PROVIDED DATA:
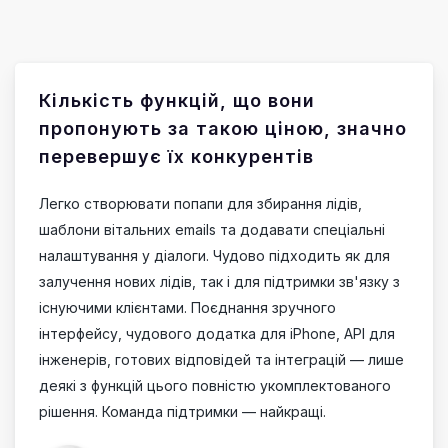
Кількість функцій, що вони
пропонують за такою ціною, значно
перевершує їх конкурентів
Легко створювати попапи для збирання лідів,
шаблони вітальних emails та додавати спеціальні
налаштування у діалоги. Чудово підходить як для
залучення нових лідів, так і для підтримки зв'язку з
існуючими клієнтами. Поєднання зручного
інтерфейсу, чудового додатка для iPhone, API для
інженерів, готових відповідей та інтеграцій — лише
деякі з функцій цього повністю укомплектованого
рішення. Команда підтримки — найкращі.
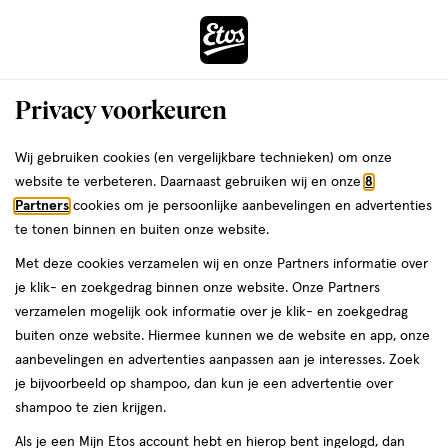
ga
Vandaag besteld, maandag in huis
naar
de
Menu
hoofd
Zoeken
Privacy voorkeuren
content
›
›
ga
Interactie
naar
Wij gebruiken cookies (en vergelijkbare technieken) om onze
Je
Assortiment
met
de
website te verbeteren. Daarnaast gebruiken wij en onze
8
bent
Unicare Assortiment
dit
zoekbalk
Partners
cookies om je persoonlijke aanbevelingen en advertenties
ers
Weleda
hier:
veld
ga
te tonen binnen en buiten onze website.
opent
naar
Met deze cookies verzamelen wij en onze Partners informatie over
een
de
je klik- en zoekgedrag binnen onze website. Onze Partners
volledig
footer
verzamelen mogelijk ook informatie over je klik- en zoekgedrag
venster
buiten onze website. Hiermee kunnen we de website en app, onze
met
aanbevelingen en advertenties aanpassen aan je interesses. Zoek
Filteren
(4)
Sorteer
1
geavanceerde
je bijvoorbeeld op shampoo, dan kun je een advertentie over
zoekopties
shampoo te zien krijgen.
Unicare
Als je een Mijn Etos account hebt en hierop bent ingelogd, dan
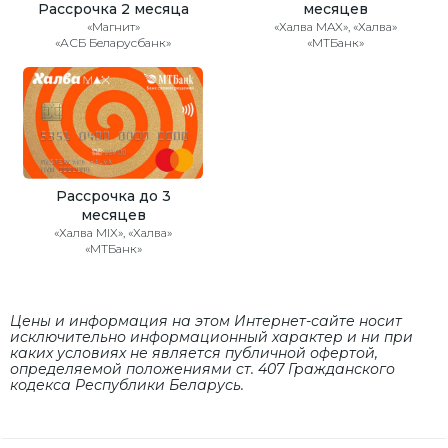
Рассрочка 2 месяца
месяцев
«Магнит»
«Халва MAX», «Халва»
«АСБ Беларусбанк»
«МТБанк»
Рассрочка до 3
месяцев
«Халва MIX», «Халва»
«МТБанк»
Цены и информация на этом Интернет-сайте носит
исключительно информационный характер и ни при
каких условиях не является публичной офертой,
определяемой положениями cт. 407 Гражданского
кодекса Республики Беларусь.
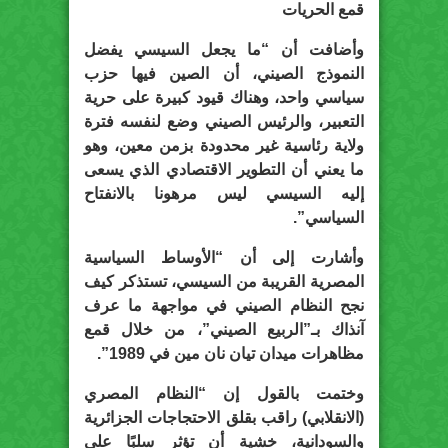
قمع الحريات
وأضافت أن “ما يجعل السيسي يفضل
النموذج الصيني، أن الصين فيها حزب
سياسي واحد، وهناك قيود كبيرة على حرية
التعبير، والرئيس الصيني وضع لنفسه فترة
ولاية رئاسية غير محدودة بزمن معين، وهو
ما يعني أن التطوير الاقتصادي الذي يسعى
إليه السيسي ليس مرهونا بالانفتاح
السياسي”.
وأشارت إلى أن “الأوساط السياسية
المصرية القريبة من السيسي، تستذكر كيف
نجح النظام الصيني في مواجهة ما عرف
آنذاك بـ”الربيع الصيني”، من خلال قمع
مظاهرات ميدان تيان نان مين في 1989”.
وختمت بالقول إن “النظام المصري
(الانقلابي) راقب بقلق الاحتجاجات الجزائرية
والسودانية، خشية أن تؤثر سلبًا على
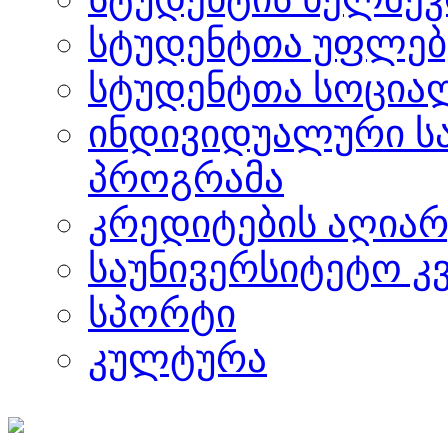
სტუდენტთა უფლებ
სტუდენტთა სოცია
ინდივიდუალური ს
პროგრამა
კრედიტების აღიარ
საუნივერსიტეტო კ
სპორტი
კულტურა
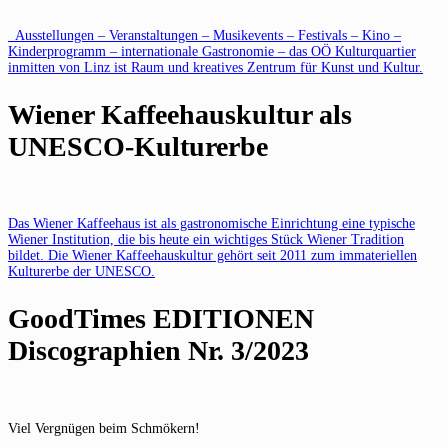
Ausstellungen – Veranstaltungen – Musikevents – Festivals – Kino –
Kinderprogramm – internationale Gastronomie – das OÖ Kulturquartier
inmitten von Linz ist Raum und kreatives Zentrum für Kunst und Kultur.
Wiener Kaffeehauskultur als
UNESCO-Kulturerbe
Das Wiener Kaffeehaus ist als gastronomische Einrichtung eine typische
Wiener Institution, die bis heute ein wichtiges Stück Wiener Tradition
bildet. Die Wiener Kaffeehauskultur gehört seit 2011 zum immateriellen
Kulturerbe der UNESCO.
GoodTimes EDITIONEN
Discographien Nr. 3/2023
Viel Vergnügen beim Schmökern!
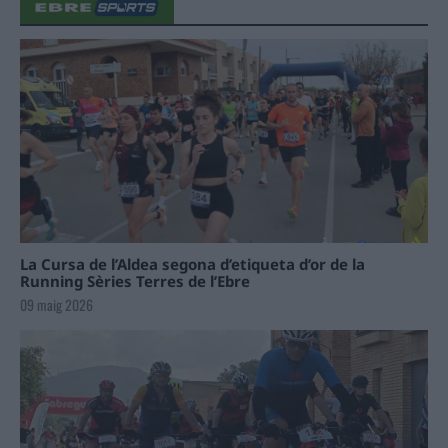
La Cursa de l’Aldea segona d’etiqueta d’or de la
Running Sèries Terres de l’Ebre
09 maig 2026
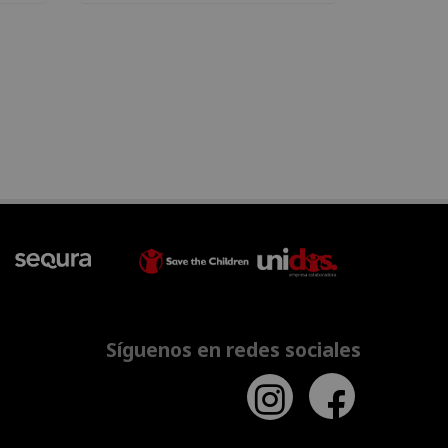
Síguenos en redes sociales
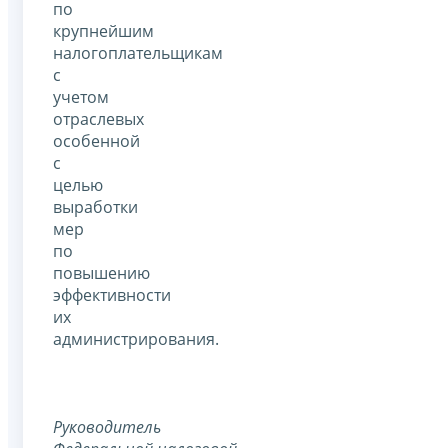
по
крупнейшим
налогоплательщикам
с
учетом
отраслевых
особенной
с
целью
выработки
мер
по
повышению
эффективности
их
администрирования.
Руководитель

WORK INSTRUCTION:
Skip every picture and retype only the lines from the line with "La Cursa de" through the last line of the listing, both ends included, exactly as they appear.

WRITTEN SOLUTION:
La Cursa de l’Aldea segona d’etiqueta d’or de la
Running Sèries Terres de l’Ebre
09 maig 2026
Síguenos en redes sociales
по
крупнейшим
налогоплательщикам
с
учетом
отраслевых
особенной
с
целью
выработки
мер
по
повышению
эффективности
их
администрирования.
Руководитель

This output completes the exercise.